Kıvanç, sanayicilerin ve iş dünyasının içinde bulunduğu zorlu ekonomik koşullara vurgu yaparak, “Dünyada yatırımın yüzde 15 ile 20’si öz kaynak gerisi dış kredi ile yapılır. Bu nedenle tüm yatırımcılar borçludur. Bu borçlanma olmazsa bu yatırımlar yapılamaz. Reel sektör firmalarının yüzde 75-80 oranındaki kısmı, yatırımlarını ve işletme giderlerini büyük oranda borçla finanse etmektedir. Bundan dolayı birçok firmaların bilançolarında öz kaynakları az, borçları ise çoktur.
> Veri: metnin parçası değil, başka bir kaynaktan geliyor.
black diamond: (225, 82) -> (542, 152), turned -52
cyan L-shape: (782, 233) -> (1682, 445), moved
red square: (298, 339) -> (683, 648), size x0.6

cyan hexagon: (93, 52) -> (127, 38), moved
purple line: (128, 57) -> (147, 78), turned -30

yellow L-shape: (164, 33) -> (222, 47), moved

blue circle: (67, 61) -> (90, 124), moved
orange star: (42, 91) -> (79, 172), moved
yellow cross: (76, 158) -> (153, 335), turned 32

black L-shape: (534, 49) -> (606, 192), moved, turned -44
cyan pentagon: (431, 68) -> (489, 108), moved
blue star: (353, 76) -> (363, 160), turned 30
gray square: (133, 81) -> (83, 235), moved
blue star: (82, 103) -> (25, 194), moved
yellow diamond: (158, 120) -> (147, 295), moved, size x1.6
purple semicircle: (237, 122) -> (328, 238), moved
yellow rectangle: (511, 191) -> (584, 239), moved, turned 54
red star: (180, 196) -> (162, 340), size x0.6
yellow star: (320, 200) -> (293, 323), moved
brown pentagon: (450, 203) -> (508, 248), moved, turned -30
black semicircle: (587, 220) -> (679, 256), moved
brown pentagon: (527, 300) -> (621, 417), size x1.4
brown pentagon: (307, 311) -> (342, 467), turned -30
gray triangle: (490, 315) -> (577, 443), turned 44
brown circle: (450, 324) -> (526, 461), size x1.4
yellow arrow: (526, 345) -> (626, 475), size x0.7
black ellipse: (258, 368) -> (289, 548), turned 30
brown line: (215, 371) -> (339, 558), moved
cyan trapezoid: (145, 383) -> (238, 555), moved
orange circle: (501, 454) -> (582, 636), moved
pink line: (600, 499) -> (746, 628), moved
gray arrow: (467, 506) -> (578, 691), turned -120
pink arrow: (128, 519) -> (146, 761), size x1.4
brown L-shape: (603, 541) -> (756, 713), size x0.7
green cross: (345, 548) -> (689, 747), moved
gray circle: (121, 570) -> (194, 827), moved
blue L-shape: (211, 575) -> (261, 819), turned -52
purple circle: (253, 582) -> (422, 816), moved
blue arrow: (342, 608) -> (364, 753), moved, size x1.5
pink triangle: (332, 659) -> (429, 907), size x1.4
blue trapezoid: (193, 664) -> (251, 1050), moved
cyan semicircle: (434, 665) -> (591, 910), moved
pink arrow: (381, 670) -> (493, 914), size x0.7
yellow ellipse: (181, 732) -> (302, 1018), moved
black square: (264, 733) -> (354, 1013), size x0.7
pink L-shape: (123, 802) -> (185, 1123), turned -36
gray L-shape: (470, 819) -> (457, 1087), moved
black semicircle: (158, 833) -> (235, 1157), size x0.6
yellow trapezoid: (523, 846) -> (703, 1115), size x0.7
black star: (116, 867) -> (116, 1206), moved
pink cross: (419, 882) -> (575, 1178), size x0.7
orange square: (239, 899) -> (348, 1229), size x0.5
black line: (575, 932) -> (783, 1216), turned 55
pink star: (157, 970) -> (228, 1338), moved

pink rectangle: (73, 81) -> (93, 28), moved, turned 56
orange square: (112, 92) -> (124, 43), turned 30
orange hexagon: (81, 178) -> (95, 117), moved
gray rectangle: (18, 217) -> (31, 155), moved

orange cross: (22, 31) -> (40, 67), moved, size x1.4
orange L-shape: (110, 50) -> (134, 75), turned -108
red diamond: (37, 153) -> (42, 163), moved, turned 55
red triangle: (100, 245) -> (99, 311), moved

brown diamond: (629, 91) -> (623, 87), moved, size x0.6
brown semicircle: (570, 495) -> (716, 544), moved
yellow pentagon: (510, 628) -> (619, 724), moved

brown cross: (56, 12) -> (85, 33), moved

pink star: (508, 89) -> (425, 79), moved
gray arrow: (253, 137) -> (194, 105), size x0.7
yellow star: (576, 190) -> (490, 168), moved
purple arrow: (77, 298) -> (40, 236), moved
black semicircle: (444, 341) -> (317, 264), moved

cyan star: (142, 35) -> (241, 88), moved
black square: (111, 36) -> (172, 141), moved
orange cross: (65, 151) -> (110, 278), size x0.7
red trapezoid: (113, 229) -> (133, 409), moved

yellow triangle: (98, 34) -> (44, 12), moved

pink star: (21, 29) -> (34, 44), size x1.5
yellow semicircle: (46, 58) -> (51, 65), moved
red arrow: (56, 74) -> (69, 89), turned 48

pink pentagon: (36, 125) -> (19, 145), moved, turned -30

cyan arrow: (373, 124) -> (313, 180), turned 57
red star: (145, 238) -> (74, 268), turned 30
6 AY BOYUNCA İŞ YAPMAYAN FİRMALAR VAR
Bu durumda firmaların öz kaynaklarının yeterli düzeyde olmaması nedeniyle, enflasyon değerlemesi yapılan dönemlerde parasal olmayan aktif değerlerin yani sabit kıymetler ve yatırım harcamalarının değerlemesinden kaynaklanan değer artışları vergiye tabi olacak dönem karının artırmasına yol açmaktadır. 6 ay boyunca bir tane dahi faaliyeti olmayan şirketlerde ticaret olmadığı halde varlıkların değerlendirmesi sonucu vergi çıkmaktadır. Yatırım yapan şirketlerde olmayan, kağıt üzerindeki kardan vergi alınmak istenmesi, gerçek kazançtan vergi alınmayıp, fiktif kazançtan vergi alınması hakkaniyete aykırı olmaktadır." ifadelerini kullandı.
SEKTÖRE BASKI ARTIYOR
Reel sektörün üzerindeki baskıyı artıracak bu uygulamanın, sanayicilerimizin mevcut mücadelelerini daha da zorlaştıracağına değinen Başkan Kıvanç, “Özellikle reel sektörün 2024 ve 2025 takvim yıllarında yapılacak enflasyon değerlemesinde oluşacak kar veya zararın, finans kurumlarında olduğu gibi, vergiye tabi kazancın tespitinde dikkate alınmaması gerektiğini düşünüyoruz. Enflasyon değerleme farkı, fiktif bir kazanç niteliği taşıdığı için, bu fiktif kazancın vergilendirilmesi, Anayasa’nın temel ilkelerinden olan vergilemede adalet, eşitlik ve mali güce göre ödeme ilkelerine aykırı olacaktır. Bu durum, finansal açıdan zor durumda olan borçlu ve yatırımcı firmaların mağduriyetini de artıracak ve bazı yatırımcı firmaların vergi borcu nedeni ile yatırımlarının durmasına neden olacaktır.” dedi.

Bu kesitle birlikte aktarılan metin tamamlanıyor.